The Causal Cartographer (figure above) is the resulting instantiation of the idea developed in our Counterfactual Causal Inference in Natural Language project, which aims to build automatic systems able to parse texts for causal structures and take advantage of them to conduct robust reasoning, specifically reasoning abut causes and effects, build counterfactual scenarios, and evaluate the impact of interventions in an environment.
The Causal Cartographer is composed of two modules: a retrieval and a reasoner agents. The extractor is a retrieval-augmented system that extracts causal realtionships from natural language texts and summarizes it into a causal network. The reasoner is a step-by-step Markovian reasoning system that uses the extracted causal knowledge to reason: it iteratively deduces effects from their causes to make predictions about long-term effects, and uses causal interventions to estimate counterfactuals.
CausalWorld is the intermediate causal knowledge mapped by the cartographer, a large-scale causal knowledge graph of the real world. An overview of CausalWorld is shown at the top of the page and an example of causal chain is shown below.
In addition to representing causal knowledge, CausalWorld can be used to estimate real-world counterfactuals. Information collected from various sources can be mapped as different instantiations of a same variable (e.g. the biofuel demand can differ between different countries, or the same country at different times). Given sufficient information, alternative worlds can be constructed, counterfactuals of each other, representing of the same variables would evolve under different conditions. The Causal Cartographer can then estimate the effects of interventions in these worlds, and thus estimate real-world counterfactuals.
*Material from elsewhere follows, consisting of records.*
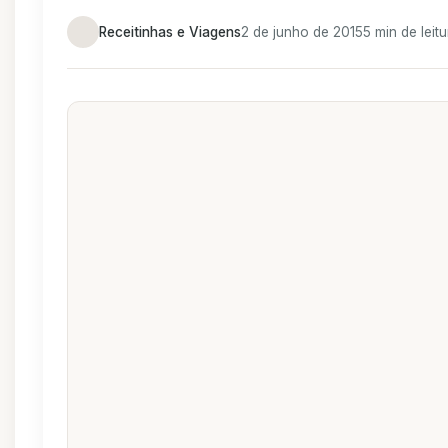
Receitinhas e Viagens
2 de junho de 2015
5 min de leitu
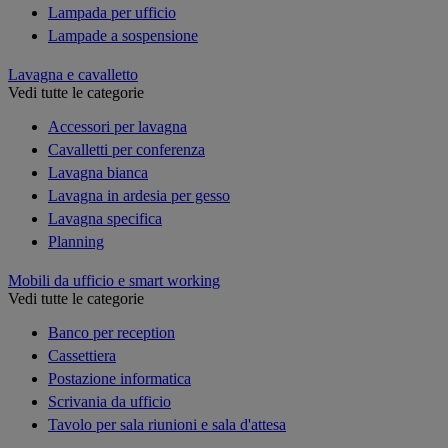
Lampada per ufficio
Lampade a sospensione
Lavagna e cavalletto
Vedi tutte le categorie
Accessori per lavagna
Cavalletti per conferenza
Lavagna bianca
Lavagna in ardesia per gesso
Lavagna specifica
Planning
Mobili da ufficio e smart working
Vedi tutte le categorie
Banco per reception
Cassettiera
Postazione informatica
Scrivania da ufficio
Tavolo per sala riunioni e sala d'attesa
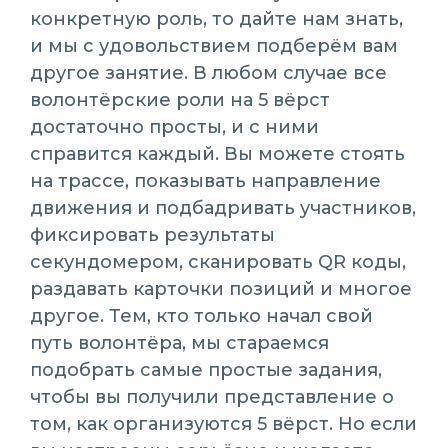
конкретную роль, то дайте нам знать,
и мы с удовольствием подберём вам
другое занятие. В любом случае все
волонтёрские роли на 5 вёрст
достаточно просты, и с ними
справится каждый. Вы можете стоять
на трассе, показывать направление
движения и подбадривать участников,
фиксировать результаты
секундомером, сканировать QR коды,
раздавать карточки позиций и многое
другое. Тем, кто только начал свой
путь волонтёра, мы стараемся
подобрать самые простые задания,
чтобы вы получили представление о
том, как организуются 5 вёрст. Но если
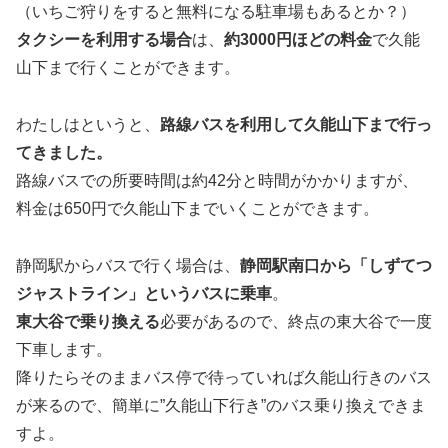
（いちご狩りをすると無料になる駐車場もあるとか？）
タクシーを利用する場合
は、
約3000円ほどの料金
で久能
山下まで行くことができます。
わたしはというと、
路線バスを利用して久能山下まで行っ
てきました。
路線バスでの所要時間は約42分と時間がかかりますが、
料金は650円で久能山下までいくことができます。
静岡駅からバスで行く場合は、
静岡駅南口から「しずてつ
ジャストライン」というバスに乗車
。
東大谷で乗り換える
必要があるので、終点の東大谷で一度
下車します。
降りたらそのままバス停で待っていれば久能山行きのバス
が来るので、簡単に”久能山下行き”のバス乗り換えできま
すよ。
Causal Extraction: We propose a retrieval-augmented system for causal extraction and representation, which can be used to build large-scale causal knowledge graphs of the real world.
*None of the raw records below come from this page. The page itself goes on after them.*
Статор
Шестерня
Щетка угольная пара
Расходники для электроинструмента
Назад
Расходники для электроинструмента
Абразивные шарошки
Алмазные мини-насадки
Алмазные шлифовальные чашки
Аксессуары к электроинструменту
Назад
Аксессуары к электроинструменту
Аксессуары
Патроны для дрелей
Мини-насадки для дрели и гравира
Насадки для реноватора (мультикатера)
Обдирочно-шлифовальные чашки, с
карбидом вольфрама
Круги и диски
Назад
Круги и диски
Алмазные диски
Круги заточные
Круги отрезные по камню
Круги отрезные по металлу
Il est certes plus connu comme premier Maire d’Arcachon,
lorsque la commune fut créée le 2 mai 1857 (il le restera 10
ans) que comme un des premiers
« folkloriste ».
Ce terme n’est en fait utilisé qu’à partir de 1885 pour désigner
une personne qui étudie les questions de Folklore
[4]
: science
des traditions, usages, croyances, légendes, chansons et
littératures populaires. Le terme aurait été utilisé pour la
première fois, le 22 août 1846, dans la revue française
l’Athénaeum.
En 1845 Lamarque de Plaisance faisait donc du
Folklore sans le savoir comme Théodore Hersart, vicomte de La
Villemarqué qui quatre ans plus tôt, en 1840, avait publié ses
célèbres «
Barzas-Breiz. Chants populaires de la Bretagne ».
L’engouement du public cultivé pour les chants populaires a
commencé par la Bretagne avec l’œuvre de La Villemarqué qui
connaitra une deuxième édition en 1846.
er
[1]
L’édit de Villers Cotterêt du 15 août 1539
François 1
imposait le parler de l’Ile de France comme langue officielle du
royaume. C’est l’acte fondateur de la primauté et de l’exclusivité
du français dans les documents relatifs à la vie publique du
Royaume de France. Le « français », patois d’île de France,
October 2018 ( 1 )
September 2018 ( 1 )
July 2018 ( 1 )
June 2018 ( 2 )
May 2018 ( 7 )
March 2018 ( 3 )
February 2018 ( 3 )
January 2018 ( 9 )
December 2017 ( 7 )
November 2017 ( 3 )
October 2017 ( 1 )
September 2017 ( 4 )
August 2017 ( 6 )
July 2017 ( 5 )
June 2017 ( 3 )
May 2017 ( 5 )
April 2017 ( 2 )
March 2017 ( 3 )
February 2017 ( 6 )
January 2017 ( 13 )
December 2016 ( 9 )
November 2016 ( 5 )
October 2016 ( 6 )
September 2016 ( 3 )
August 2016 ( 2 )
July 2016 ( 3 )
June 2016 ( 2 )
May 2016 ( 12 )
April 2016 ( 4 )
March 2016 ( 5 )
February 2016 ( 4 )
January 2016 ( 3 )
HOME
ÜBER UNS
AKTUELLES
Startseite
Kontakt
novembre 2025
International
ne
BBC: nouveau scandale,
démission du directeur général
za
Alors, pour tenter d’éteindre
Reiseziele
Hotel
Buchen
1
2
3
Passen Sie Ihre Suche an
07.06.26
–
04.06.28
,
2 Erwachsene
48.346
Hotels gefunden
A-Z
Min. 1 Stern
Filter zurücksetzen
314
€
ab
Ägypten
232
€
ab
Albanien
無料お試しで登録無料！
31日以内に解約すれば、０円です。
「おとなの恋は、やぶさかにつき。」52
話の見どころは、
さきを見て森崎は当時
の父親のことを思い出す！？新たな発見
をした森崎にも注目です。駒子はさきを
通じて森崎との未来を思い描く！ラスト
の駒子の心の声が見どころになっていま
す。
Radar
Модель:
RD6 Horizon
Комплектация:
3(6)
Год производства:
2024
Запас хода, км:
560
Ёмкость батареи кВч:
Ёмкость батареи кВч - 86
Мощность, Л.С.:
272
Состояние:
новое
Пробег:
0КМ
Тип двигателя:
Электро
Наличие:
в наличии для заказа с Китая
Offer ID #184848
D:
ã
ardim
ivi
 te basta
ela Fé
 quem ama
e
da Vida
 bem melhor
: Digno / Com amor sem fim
Causal World Models: We build CausalWorld, a large-scale causal knowledge graph of the real world, which can be used to estimate real-world counterfactuals.
Counterfactual Reasoning: We propose a step-by-step reasoning system that can estimate real-world counterfactuals by iteratively deducing effects from their causes and using causal interventions.
Experiments: We show that the Causal Cartographer (CTG) can achieve competitive performance on real-world counterfactual reasoning tasks (extracted from CausalWorld) while demonstrating increasing robustness. Numerical results are available in the paper. It is also much more efficient. Compared with chain-of-thought, it greatly reduce LLMs’ context and output length, decreasing inference cost up to 70%.
The Causal Cartographer is an initial step towards building systems of higher cognition that can reason about cause and effect in the wild: recover and test causal relationships, estimate the effect of an intervention (e.g. a policy change), and build counterfactual scenarios to evaluate the impact of these interventions while grounding and explaining their reasoning with causal knowledge. We hope that this work can guide the research community towards robust and safe AI systems that can reason about the real world and make informed decisions based on causal knowledge.